Adoptee Krista Gause shares a letter she wrote to her birth mom before she traveled on the summer 2016 Holt Heritage Tour of Korea. 

The adoption agency suggested that I write you a letter. And while I know I’m supposed to keep this brief, I just can’t. I have so many things to share with you. Did you ever have a friend who you only saw every now and then but you loved each other so much that time and distance didn’t matter? And that when you finally did see that friend you had a laundry list of things to share with her? That’s exactly how I feel right now.

Mom, I’m really happy. I graduated from college. I have a pretty fun career. I lived in New York City for close to ten years. I have a sister who is my best friend. I have two psychotic dogs. Mom, I’m married. He makes me smile and laugh every day. When I annoy him he says my name three times in a row. And when he knows I’m thinking about you he just holds my hand and lets me get lost in thought.

Mom, if you ever think of me, you should know that I forgive you. Maybe you’re not looking for forgiveness, but still… I forgive you.

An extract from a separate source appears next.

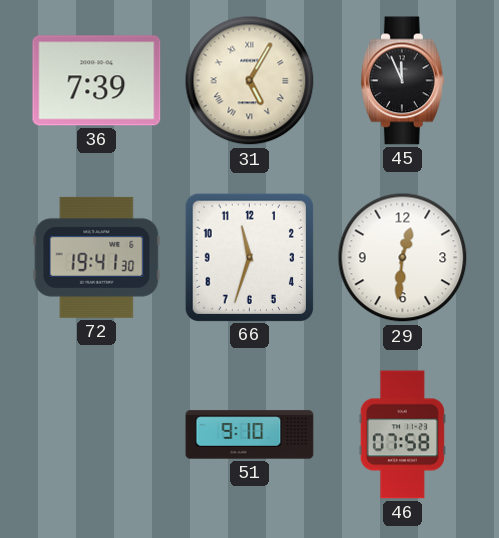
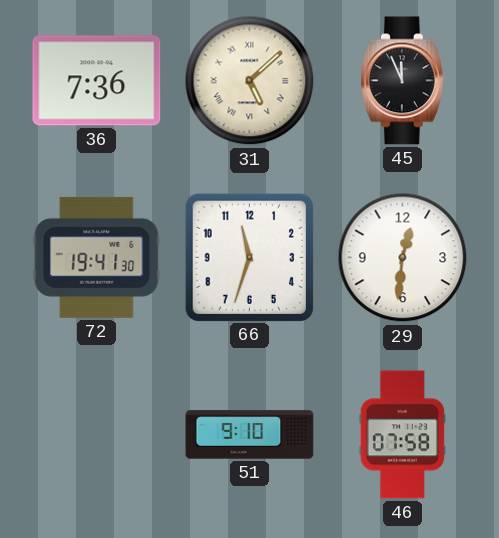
36: 7:39 -> 7:36
31: 5:05 -> 5:08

The adoption agency that suggested I write you a letter could only answer a few questions for me. For example, I know now that you and my father were 23 when I was born. I know now that you were students at the same university. I know now, after 28 years of wondering, that I was born in the morning. That I was born as K88-576, and that my social worker assigned me the name Kim Hee Yung, and that I liked to drink barley tea as a baby and I “smiled spontaneously” in my sleep.

Mom, if you ever think of me, you should know that I forgive you. Maybe you’re not looking for forgiveness, but still… I forgive you.